Utami (2009) yang berjudul Kajian Drug Related Problems pada Pasien
Diabetes Melitus yang di Rawat Inap di RSU Kanujoso Djatiwibowo
Balikpapan pada Bulan Oktober-Desember 2005. Metode yang digunakan
adalah deskriptif evaluatif secara prospektif pada 44 pasien DM.
3.
Rocha dkk (2012) melakukan penelitian prospektif tentang peningkatan
perawatan kesehatan bagi pasien DM tipe 2 pada populasi usia lanjut yang
tinggal di Aracaju, Brazil. Penelitian ini mengidentifikasi kejadian drug
related problems aktual dan potensial serta kualitas hidup pada 117 pasien
DM tipe 2 usia lanjut. Penelitian ini tidak mencari hubungan antara kejadian
DRPs dengan kualitas hidup pasien.
Penelitian yang dilakukan sekarang berbeda dengan penelitian sebelumnya
karena penelitian ini mengidentifikasi kejadian DRPs dan menilai kualitas hidup
7
serta menilai bagaimana hubungan antara DRPs dengan kualitas hidup pasien usia
lanjut dengan DM tipe 2 di Poliklinik Geriatri RSUP Dr. Sardjito Yogyakarta.
E. Manfaat Penelitian
1.
Memberikan informasi tentang kejadian DRPs dan gambaran kualitas
hidup pada pasien DM tipe 2 di Poliklinik Geriatri RSUP Dr.

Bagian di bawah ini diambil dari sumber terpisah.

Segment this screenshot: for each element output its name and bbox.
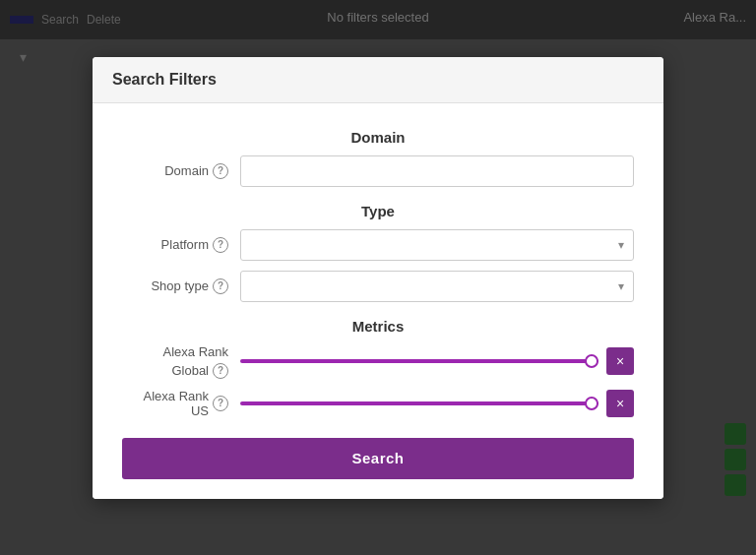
modal-header: Search Filters [93,57,663,103]
type-section-heading: Type [122,203,634,219]
metrics-section-heading: Metrics [122,318,634,335]
alexa-us-range-wrapper: × [240,390,634,417]
alexa-us-slider[interactable] [240,401,598,405]
search-filters-modal: Search Filters Domain Domain ? Type Plat… [93,57,663,499]
domain-help-icon[interactable]: ? [213,163,228,179]
alexa-global-slider[interactable] [240,359,598,363]
alexa-global-range-wrapper: × [240,347,634,375]
platform-help-icon[interactable]: ? [213,237,228,253]
alexa-rank-us-label: Alexa Rank US ? [122,389,240,418]
platform-label: Platform ? [122,237,240,253]
shop-type-select-wrapper: ▾ [240,271,634,302]
search-button-row: Search [122,438,634,479]
alexa-global-help-icon[interactable]: ? [213,363,228,379]
modal-overlay: Search Filters Domain Domain ? Type Plat… [0,0,756,555]
alexa-us-help-icon[interactable]: ? [213,396,228,411]
platform-select[interactable] [240,229,634,261]
shop-type-select[interactable] [240,271,634,302]
alexa-global-clear-button[interactable]: × [606,347,634,375]
alexa-us-clear-button[interactable]: × [606,390,634,417]
modal-title: Search Filters [112,71,217,88]
modal-body: Domain Domain ? Type Platform ? [93,103,663,499]
domain-input[interactable] [240,155,634,187]
alexa-rank-us-label-line1: Alexa Rank US ? [122,389,228,418]
alexa-rank-global-label: Alexa Rank Global ? [122,344,240,379]
alexa-rank-global-label-line1: Alexa Rank [163,344,228,359]
search-button[interactable]: Search [122,438,634,479]
shop-type-field-row: Shop type ? ▾ [122,271,634,302]
platform-field-row: Platform ? ▾ [122,229,634,261]
domain-field-row: Domain ? [122,155,634,187]
shop-type-label: Shop type ? [122,278,240,294]
platform-select-wrapper: ▾ [240,229,634,261]
alexa-rank-us-row: Alexa Rank US ? × [122,389,634,418]
domain-section-heading: Domain [122,129,634,146]
alexa-rank-global-label-line2: Global ? [171,363,228,379]
domain-label: Domain ? [122,163,240,179]
alexa-rank-global-row: Alexa Rank Global ? × [122,344,634,379]
shop-type-help-icon[interactable]: ? [213,278,228,294]
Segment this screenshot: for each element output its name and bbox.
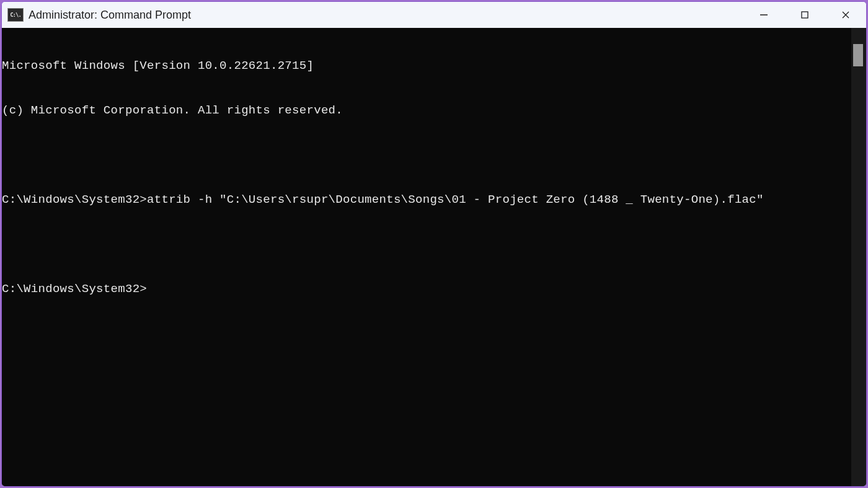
terminal-line: (c) Microsoft Corporation. All rights re… (2, 103, 851, 118)
maximize-button[interactable] (784, 2, 825, 28)
command-prompt-window: C:\. Administrator: Command Prompt (1, 1, 867, 487)
terminal-line: C:\Windows\System32>attrib -h "C:\Users\… (2, 192, 851, 207)
minimize-icon (760, 11, 768, 19)
window-title: Administrator: Command Prompt (29, 9, 743, 22)
terminal-blank-line (2, 148, 851, 162)
terminal-area: Microsoft Windows [Version 10.0.22621.27… (2, 28, 866, 486)
window-controls (743, 2, 866, 28)
minimize-button[interactable] (743, 2, 784, 28)
terminal-prompt: C:\Windows\System32> (2, 282, 851, 296)
titlebar[interactable]: C:\. Administrator: Command Prompt (2, 2, 866, 28)
terminal-line: Microsoft Windows [Version 10.0.22621.27… (2, 58, 851, 73)
svg-rect-1 (802, 12, 808, 18)
terminal-output[interactable]: Microsoft Windows [Version 10.0.22621.27… (2, 28, 851, 486)
close-button[interactable] (825, 2, 866, 28)
terminal-blank-line (2, 237, 851, 252)
vertical-scrollbar[interactable] (851, 28, 866, 486)
close-icon (841, 11, 850, 19)
scrollbar-thumb[interactable] (853, 44, 863, 66)
maximize-icon (800, 11, 809, 19)
command-prompt-icon: C:\. (7, 8, 24, 22)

Sardjito
Yogyakarta.
2.
Hasil penelitian ini diharapkan dapat memberikan informasi bagi tenaga
medis tentang hubungan antara DRPs dengan kualitas hidup pada pasien
DM tipe 2 di Poliklinik Geriatri RSUP Dr. Sardjito Yogyakarta.
3.
Setelah mengetahui pengaruh DRPs terhadap kualitas hidup pada pasien
DM tipe 2 di Poliklinik Geriatri RSUP Dr. Sardjito Yogyakarta,
diharapkan menjadi masukan dalam menentukan arah kebijakan dan
pelayanan yang lebih baik di masa yang akan datang.